Task material —
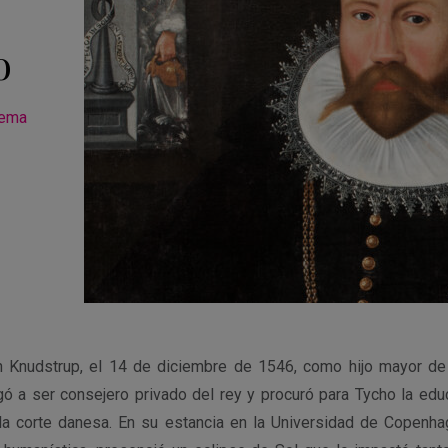
o
tema
 Knudstrup, el 14 de diciembre de 1546, como hijo mayor de u
gó a ser consejero privado del rey y procuró para Tycho la edu
 la corte danesa. En su estancia en la Universidad de Copenhag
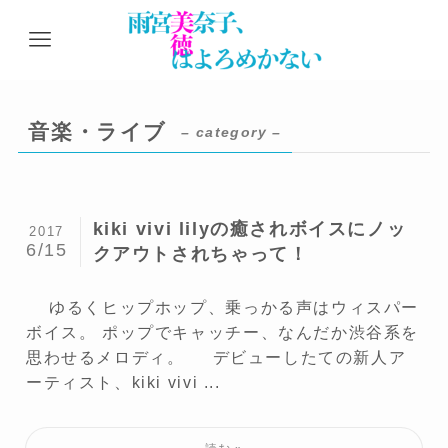
音楽・ライブ
– category –
kiki vivi lilyの癒されボイスにノッ
2017
6/15
クアウトされちゃって！
ゆるくヒップホップ、乗っかる声はウィスパー
ボイス。 ポップでキャッチー、なんだか渋谷系を
思わせるメロディ。 デビューしたての新人ア
ーティスト、kiki vivi ...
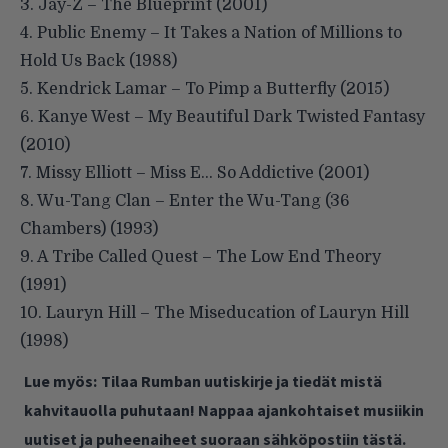
3. Jay-Z – The Blueprint (2001)
4. Public Enemy – It Takes a Nation of Millions to
Hold Us Back (1988)
5. Kendrick Lamar – To Pimp a Butterfly (2015)
6. Kanye West – My Beautiful Dark Twisted Fantasy
(2010)
7. Missy Elliott – Miss E… So Addictive (2001)
8. Wu-Tang Clan – Enter the Wu-Tang (36
Chambers) (1993)
9. A Tribe Called Quest – The Low End Theory
(1991)
10. Lauryn Hill – The Miseducation of Lauryn Hill
(1998)
Lue myös:
Tilaa Rumban uutiskirje ja tiedät mistä
kahvitauolla puhutaan! Nappaa ajankohtaiset musiikin
uutiset ja puheenaiheet suoraan sähköpostiin tästä.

Exercise aim —
In the entries above, count the lines that contain the string "vivi" and reply with the number only.

Finished exercise —
2